I once evaded such exploitation when I applied for a renewal of my international passport in 2017. I had recently read a Premium Times investigative report and the concluding part on passport racketeering at the Nigerian Immigration Services (NIS) passport offices nationwide; with the agency’s official response urging people to directly apply for their international passports on the NIS website and make the approved payments online.

The officers were stunned at the NIS passport office in Ibadan which I had visited to submit the filled application  form. It was evident I was in for a long ordeal. But an official complaint my husband lodged on the agency official Facebook page fact-tracked the application process.

I ended up paying less than N20,000 for my current international passport while a colleague paid N40,000 for the same offering. You just begin to wonder if SERVICOM, the agency mandated to ensure excellent service delivery in the public sector, is still in place and conscious of service-rendering agencies susceptible to extortion?
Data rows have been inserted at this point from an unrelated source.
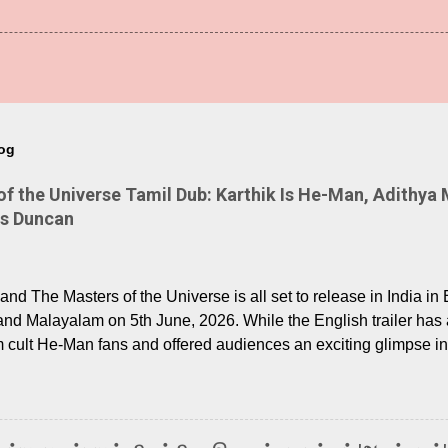
log
 the Universe Tamil Dub: Karthik Is He-Man, Adithya 
Is Duncan
nd The Masters of the Universe is all set to release in India in 
and Malayalam on 5th June, 2026. While the English trailer has a
m cult He-Man fans and offered audiences an exciting glimpse int
ntly released Tamil trailer has also generated strong excitemen
o the growing buzz is the film’s powerful Tamil voice cast led b
arthik, who lends his voice to the iconic superhero He-Man. K
hene De” from Raavan, “Oru Maalai” from Ghajini, and “Mun Andh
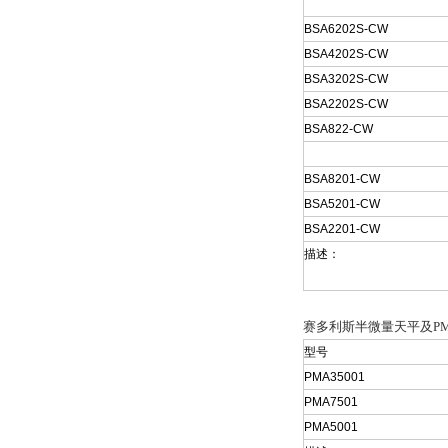
BSA6202S-CW
BSA4202S-CW
BSA3202S-CW
BSA2202S-CW
BSA822-CW
BSA8201-CW
BSA5201-CW
BSA2201-CW
描述：
赛多利斯半微量天平及P
型号
PMA35001
PMA7501
PMA5001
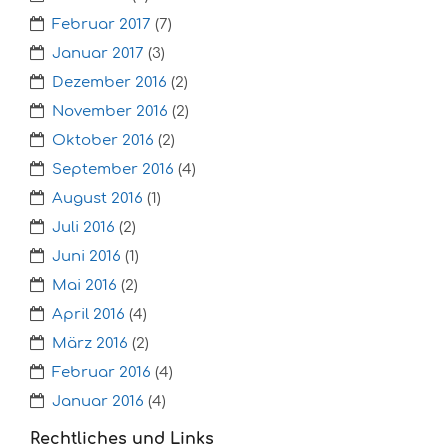
Februar 2017
(7)
Januar 2017
(3)
Dezember 2016
(2)
November 2016
(2)
Oktober 2016
(2)
September 2016
(4)
August 2016
(1)
Juli 2016
(2)
Juni 2016
(1)
Mai 2016
(2)
April 2016
(4)
März 2016
(2)
Februar 2016
(4)
Januar 2016
(4)
Rechtliches und Links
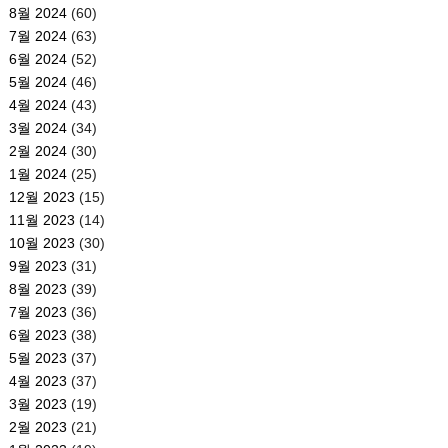
8월 2024
(60)
7월 2024
(63)
6월 2024
(52)
5월 2024
(46)
4월 2024
(43)
3월 2024
(34)
2월 2024
(30)
1월 2024
(25)
12월 2023
(15)
11월 2023
(14)
10월 2023
(30)
9월 2023
(31)
8월 2023
(39)
7월 2023
(36)
6월 2023
(38)
5월 2023
(37)
4월 2023
(37)
3월 2023
(19)
2월 2023
(21)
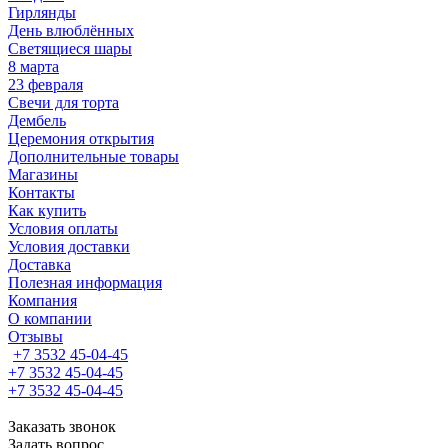
Гирлянды
День влюблённых
Светящиеся шары
8 марта
23 февраля
Свечи для торта
Дембель
Церемония открытия
Дополнительные товары
Магазины
Контакты
Как купить
Условия оплаты
Условия доставки
Доставка
Полезная информация
Компания
О компании
Отзывы
+7 3532 45-04-45
+7 3532 45-04-45
+7 3532 45-04-45
Заказать звонок
Задать вопрос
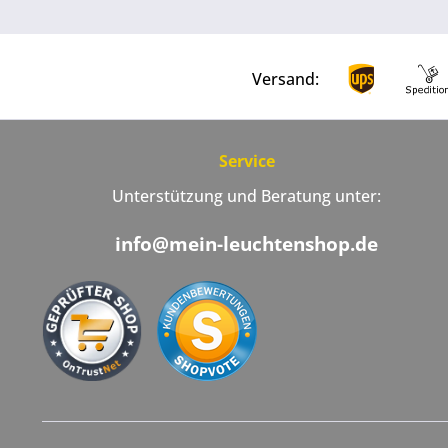
Versand:
Service
Unterstützung und Beratung unter:
info@mein-leuchtenshop.de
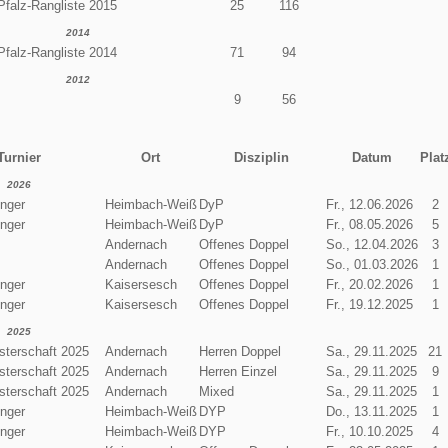
Pfalz-Rangliste 2015
25
116
2014
Pfalz-Rangliste 2014
71
94
2012
9
56
Turnier
Ort
Disziplin
Datum
Plat
2026
enger
Heimbach-Weiß
DyP
Fr., 12.06.2026
2
enger
Heimbach-Weiß
DyP
Fr., 08.05.2026
5
Andernach
Offenes Doppel
So., 12.04.2026
3
Andernach
Offenes Doppel
So., 01.03.2026
1
enger
Kaisersesch
Offenes Doppel
Fr., 20.02.2026
1
enger
Kaisersesch
Offenes Doppel
Fr., 19.12.2025
1
2025
terschaft 2025
Andernach
Herren Doppel
Sa., 29.11.2025
21
terschaft 2025
Andernach
Herren Einzel
Sa., 29.11.2025
9
terschaft 2025
Andernach
Mixed
Sa., 29.11.2025
1
enger
Heimbach-Weiß
DYP
Do., 13.11.2025
1
enger
Heimbach-Weiß
DYP
Fr., 10.10.2025
4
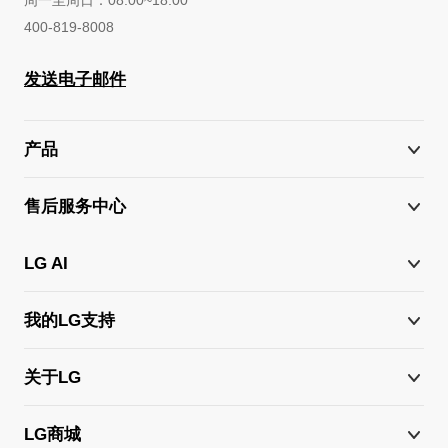
400-819-8008
发送电子邮件
产品
售后服务中心
LG AI
我的LG支持
关于LG
LG商城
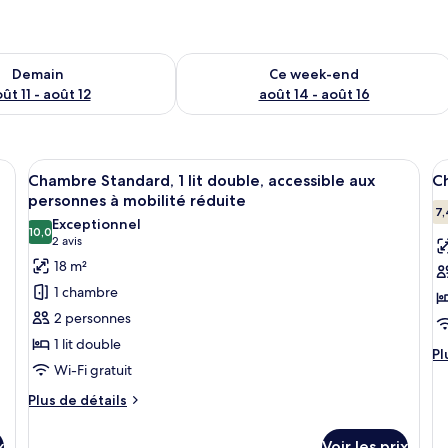
sponibilité pour demain août 11 - août 12
Vérifier la disponibilité pour ce week
Demain
Ce week-end
ût 11 - août 12
août 14 - août 16
ce, accessible aux personnes à mobilité réduite | Wi-Fi gratuit, draps fournis
Afficher
Un lit simple avec du linge de lit blanc
A
7
Chambre Standard, 1 lit double, accessible aux
Ch
toutes
t
personnes à mobilité réduite
les
le
7,
Exceptionnel
10,0
photos
p
10,0 sur 10
(2 avis)
2 avis
pour
p
18 m²
ce
c
1 chambre
type
t
2 personnes
de
d
1 lit double
chambre :
c
Pl
Pl
Wi-Fi gratuit
d
Chambre
C
dé
Standard,
S
Plus
Plus de détails
su
de
1
1
le
détails
lit
li
ty
x
Voir les prix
One expects that the Presidential Advisory Committee Against Corruption (PACAC)  or the Independent Corrupt Practices Commission, will marshal all possible support for SERVICOM to combat corrupt practices in public service  delivery rather than concentrate on arresting and arraigning due process violators alone.

Although making these complaints might just be a drop in the ocean, it could contribute towards changing the narrative on officialdom within the country. As evident in my experience with the international passport application, I ended up being a sort of “VIP” and was promptly attended to on the directive of then Passport Control Officer (PCO) at the NIS Ibadan centre based on order from Abuja. Hence, it became a sort of ‘just treat their files and let them go with their wahala (meddlesome) while we carry on with business as usual’.

I only pray my next passport renewal will still not suffer similar ordeal.  I however belief that if more people are aware of their basic rights, and raise their concerns with relevant authorities, we can gradually begin to change the narrative towards a better service delivery in this country.

*Raheemat Adeniran, PhD is a Lecturer at Journalism Department, Lagos State University School of Communication.